Второй брак длился примерно столько же, сколько и первый. Во всяком случае, в анкете, заполненной Флоринским в марте 1932 года, он указывал, что разведен, а имени бывшей (второй) жены не сообщил.

Нужно сказать, что Флоринский пользовался необыкновенной популярностью у «лучшей половины человечества» и находилось немало женщин, желавших расшевелить его, чтобы убедиться на практике в его сексуальной ориентации. Дипломатические дамы неоднократно напрашивались к нему в гости, приглашали к себе и не скрывали своей симпатии.

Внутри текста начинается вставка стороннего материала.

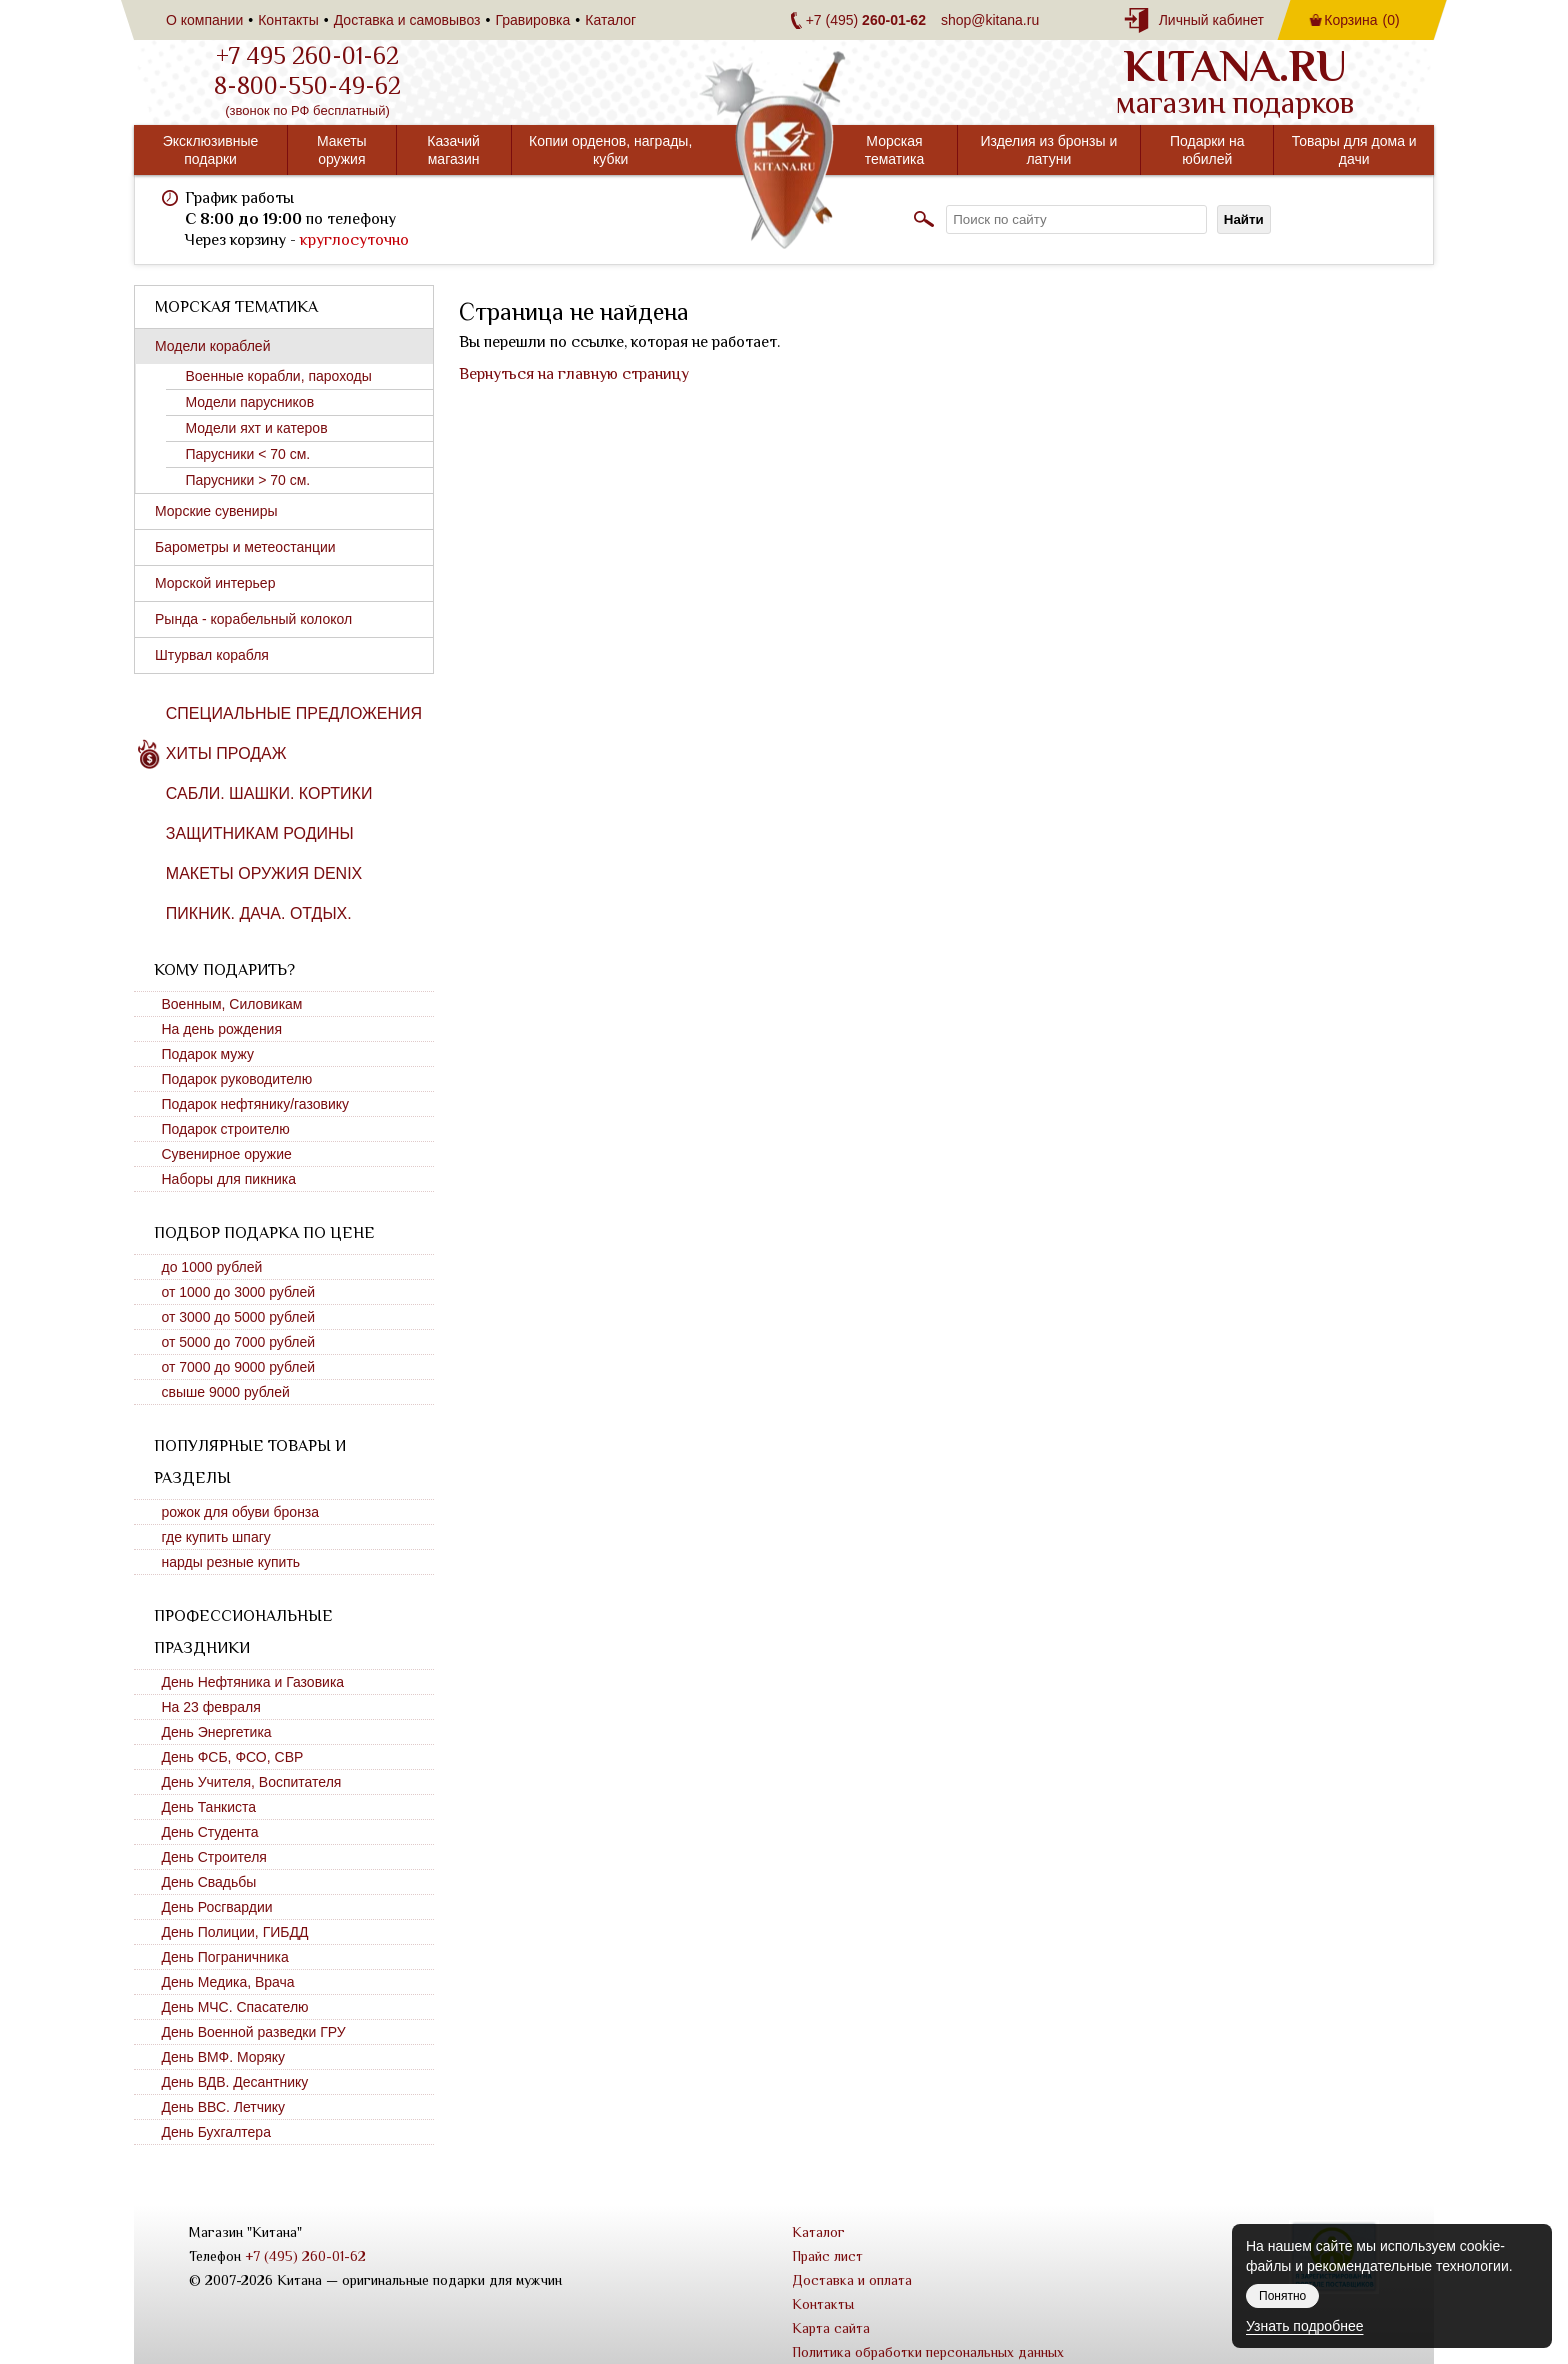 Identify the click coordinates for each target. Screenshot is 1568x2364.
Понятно (1282, 2296)
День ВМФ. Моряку (224, 2057)
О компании (204, 20)
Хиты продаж (226, 753)
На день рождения (222, 1029)
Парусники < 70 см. (248, 454)
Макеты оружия (342, 150)
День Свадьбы (209, 1882)
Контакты (288, 20)
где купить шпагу (216, 1537)
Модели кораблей (212, 346)
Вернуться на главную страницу (574, 374)
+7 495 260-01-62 (307, 56)
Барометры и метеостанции (245, 547)
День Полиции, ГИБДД (235, 1932)
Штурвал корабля (212, 655)
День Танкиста (209, 1807)
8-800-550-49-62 (307, 86)
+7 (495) (866, 20)
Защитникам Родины (260, 833)
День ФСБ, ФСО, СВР (233, 1757)
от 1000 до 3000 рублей (239, 1292)
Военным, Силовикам (232, 1004)
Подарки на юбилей (1207, 150)
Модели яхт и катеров (257, 428)
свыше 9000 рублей (226, 1392)
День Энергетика (217, 1732)
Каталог (610, 20)
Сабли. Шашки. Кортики (269, 793)
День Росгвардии (217, 1907)
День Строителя (214, 1857)
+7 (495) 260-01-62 (305, 2256)
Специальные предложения (294, 713)
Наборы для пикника (229, 1179)
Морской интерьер (215, 583)
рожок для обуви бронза (241, 1512)
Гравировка (532, 20)
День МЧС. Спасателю (235, 2007)
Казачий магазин (453, 150)
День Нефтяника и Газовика (253, 1682)
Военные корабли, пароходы (279, 376)
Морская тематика (895, 150)
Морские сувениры (216, 511)
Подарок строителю (226, 1129)
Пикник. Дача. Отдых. (259, 913)
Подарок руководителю (237, 1079)
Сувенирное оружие (227, 1154)
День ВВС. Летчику (224, 2107)
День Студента (210, 1832)
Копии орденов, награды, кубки (610, 150)
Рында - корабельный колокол (253, 619)
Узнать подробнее (1304, 2326)
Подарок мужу (208, 1054)
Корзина (1361, 20)
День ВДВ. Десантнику (235, 2082)
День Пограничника (225, 1957)
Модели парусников (250, 402)
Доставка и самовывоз (407, 20)
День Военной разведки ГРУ (254, 2032)
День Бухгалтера (216, 2132)
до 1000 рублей (212, 1267)
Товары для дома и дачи (1354, 150)
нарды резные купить (231, 1562)
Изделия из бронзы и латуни (1048, 150)
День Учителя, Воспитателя (252, 1782)
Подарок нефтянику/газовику (256, 1104)
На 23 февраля (211, 1707)
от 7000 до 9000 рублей (239, 1367)
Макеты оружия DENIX (264, 873)
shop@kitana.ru (990, 20)
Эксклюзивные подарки (211, 150)
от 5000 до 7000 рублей (239, 1342)
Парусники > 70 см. (248, 480)
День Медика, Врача (228, 1982)
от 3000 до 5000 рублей (239, 1317) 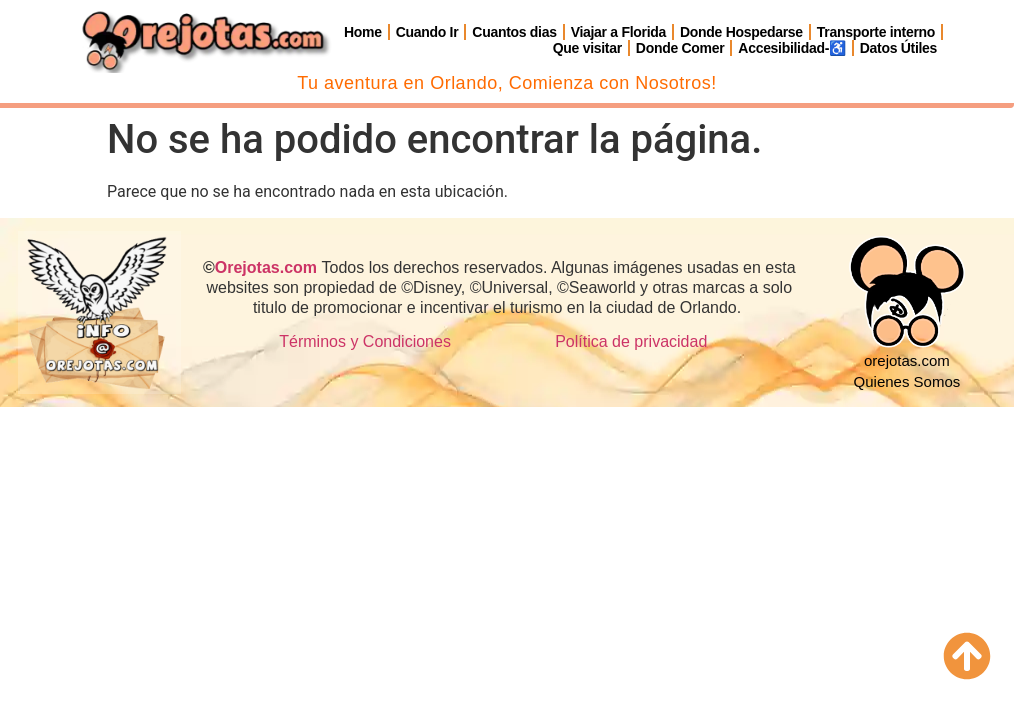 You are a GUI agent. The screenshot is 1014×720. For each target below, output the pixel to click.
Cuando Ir (427, 32)
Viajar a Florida (618, 32)
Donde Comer (680, 48)
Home (363, 32)
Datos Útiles (898, 48)
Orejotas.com (266, 267)
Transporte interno (876, 32)
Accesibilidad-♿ (791, 48)
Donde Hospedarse (741, 32)
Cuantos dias (514, 32)
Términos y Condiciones (365, 341)
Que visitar (587, 48)
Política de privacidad (631, 341) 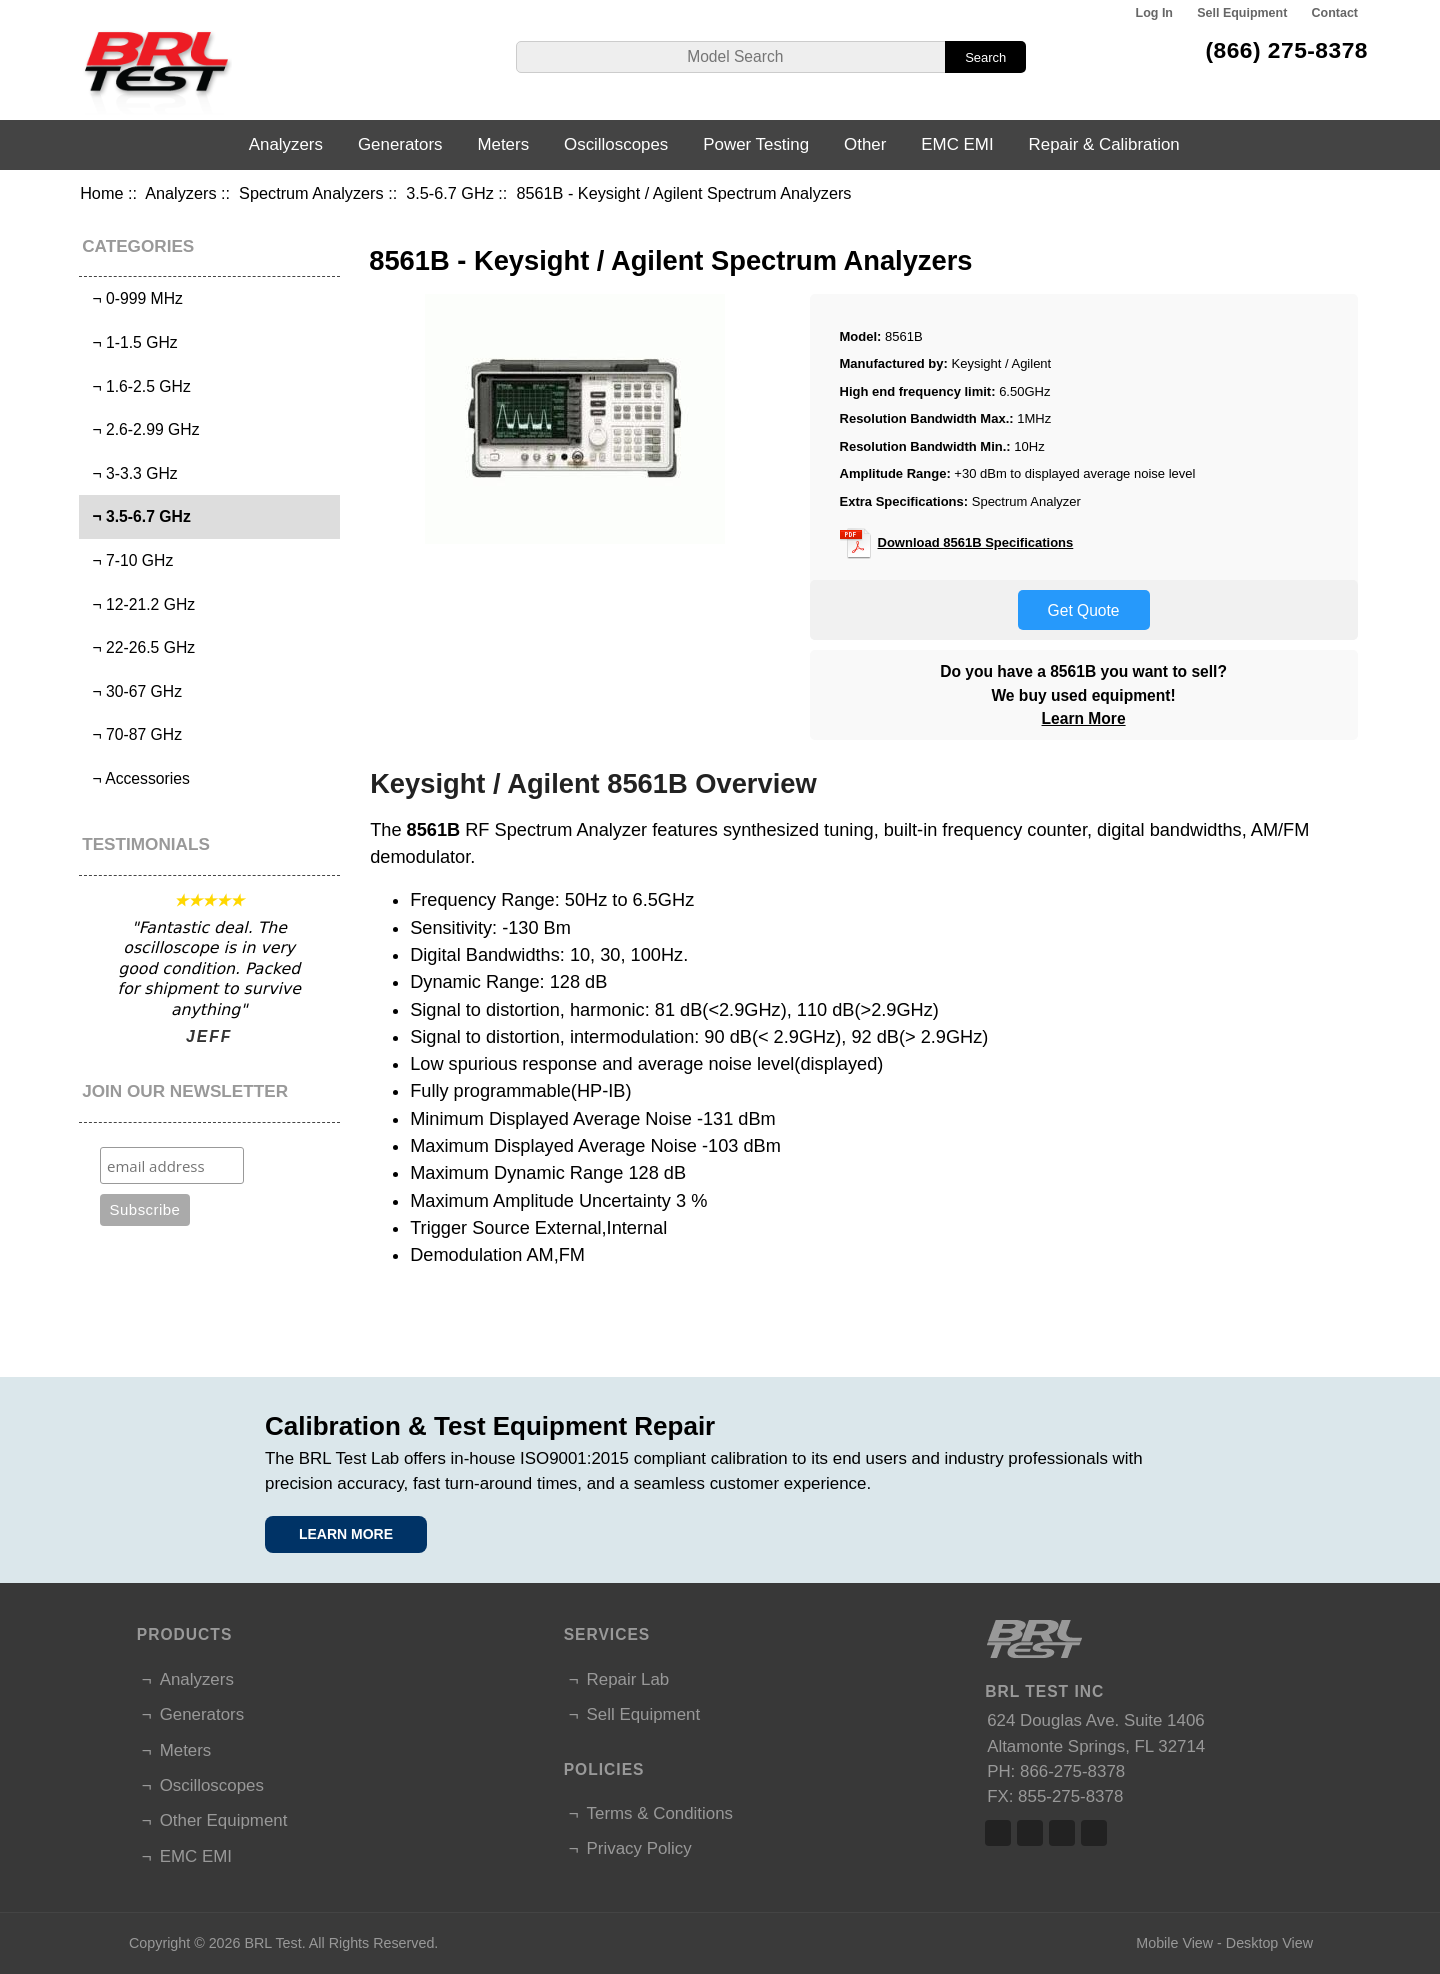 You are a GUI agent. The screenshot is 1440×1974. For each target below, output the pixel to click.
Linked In (1062, 1833)
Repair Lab (628, 1679)
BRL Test (272, 1943)
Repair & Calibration (1104, 144)
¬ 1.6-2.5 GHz (137, 386)
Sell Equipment (1242, 13)
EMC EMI (957, 144)
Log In (1154, 13)
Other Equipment (224, 1820)
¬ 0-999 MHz (133, 298)
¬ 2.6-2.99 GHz (142, 429)
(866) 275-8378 (1286, 50)
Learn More (1084, 718)
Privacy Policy (639, 1848)
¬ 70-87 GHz (133, 734)
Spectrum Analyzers (311, 193)
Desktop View (1269, 1943)
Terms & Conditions (660, 1813)
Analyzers (180, 193)
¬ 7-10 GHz (129, 560)
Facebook (998, 1833)
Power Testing (756, 144)
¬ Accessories (137, 778)
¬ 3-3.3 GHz (131, 473)
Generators (400, 144)
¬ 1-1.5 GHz (131, 342)
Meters (503, 144)
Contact (1335, 13)
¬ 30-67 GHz (133, 691)
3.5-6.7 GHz (450, 193)
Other (865, 144)
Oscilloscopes (616, 144)
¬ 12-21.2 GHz (139, 604)
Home (101, 193)
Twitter (1030, 1833)
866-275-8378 (1072, 1771)
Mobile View (1174, 1943)
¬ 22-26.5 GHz (139, 647)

Как-то мадам Заневская «выразила надежду, что шеф протокола не побрезгует принять скромное приглашение секретаря миссии на обед “ввиду прежних добрых отношений по Америке” (с четой Заневских Флоринский познакомился в США, когда был вице-консулом в Нью-Йорке – авт.)». Флоринский отреагировал следующим образом: «Я ей дал шутливую отповедь и приглашение, понятно, принял. После нескольких рюмок вина м-м Заневская, разоткровенничавшись, сказала, что, “несмотря на всё”, она всё же продолжает мне симпатизировать»[783].

Нет оснований полагать, что при всех женских симпатиях и брачных попытках Флоринскому удалось развеять устойчивое мнение о себе, как приверженце «мужской любви». Он был слишком заметен, многих раздражал своим светским лоском и не вполне советскими манерами, и объяснимо, что именно его выбрали в качестве центральной фигуры так называемого «дела педерастов», сфабрикованного ОГПУ в 1933–1934 годах.

Защитить Флоринского было некому, никто в НКИД не рискнул пойти наперекор чекистам. Тем более этого не мог сделать находившийся уже четыре года в отставке Георгий Чичерин, который и сам мог пострадать от набиравшей силу гомофобии. Современники отдавали себе отчет в его «нетрадиционных» пристрастиях. Если его не тронули, то лишь потому, что он тяжело болел, полностью утратил свое влияние и не представлял угрозы для режима. У Чичерина «не было не друзей, ни женщин», писал Владимир Соколин[784], и свои последние дни он провел в полном одиночестве.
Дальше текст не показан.